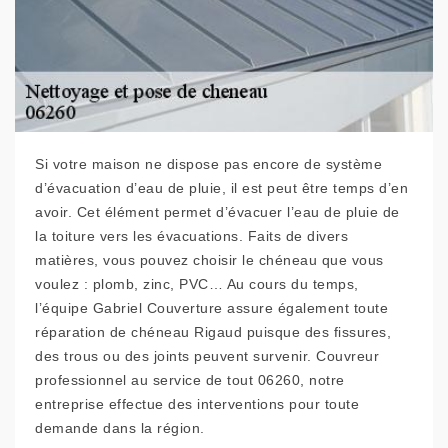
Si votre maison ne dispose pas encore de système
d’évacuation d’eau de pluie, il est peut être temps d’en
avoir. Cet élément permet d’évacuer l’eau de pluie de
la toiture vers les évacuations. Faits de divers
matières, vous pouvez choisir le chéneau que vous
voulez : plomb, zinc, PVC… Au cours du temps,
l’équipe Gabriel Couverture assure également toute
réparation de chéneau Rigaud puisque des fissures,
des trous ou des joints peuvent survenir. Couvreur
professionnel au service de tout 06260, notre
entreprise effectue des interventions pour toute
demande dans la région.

...

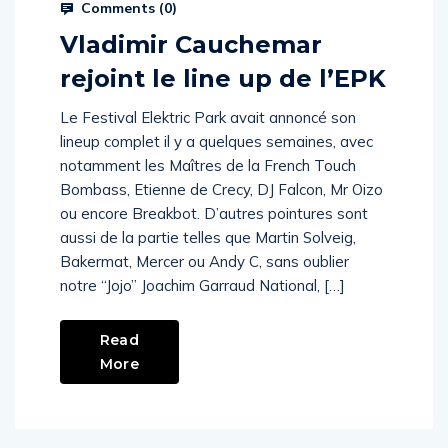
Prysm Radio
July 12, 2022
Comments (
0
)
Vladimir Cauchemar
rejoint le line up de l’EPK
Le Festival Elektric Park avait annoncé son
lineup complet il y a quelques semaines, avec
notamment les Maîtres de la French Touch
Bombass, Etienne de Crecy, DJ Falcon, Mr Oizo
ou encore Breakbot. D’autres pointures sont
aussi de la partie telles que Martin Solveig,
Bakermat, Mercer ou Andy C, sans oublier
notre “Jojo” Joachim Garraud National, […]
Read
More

BRIEF -
Please make an exact copy of the lines above from the line with "professionnel au service de tout 06260, notre" through the line with "demande dans la région.", both ends included.

RESPONSE AREA -
professionnel au service de tout 06260, notre
entreprise effectue des interventions pour toute
demande dans la région.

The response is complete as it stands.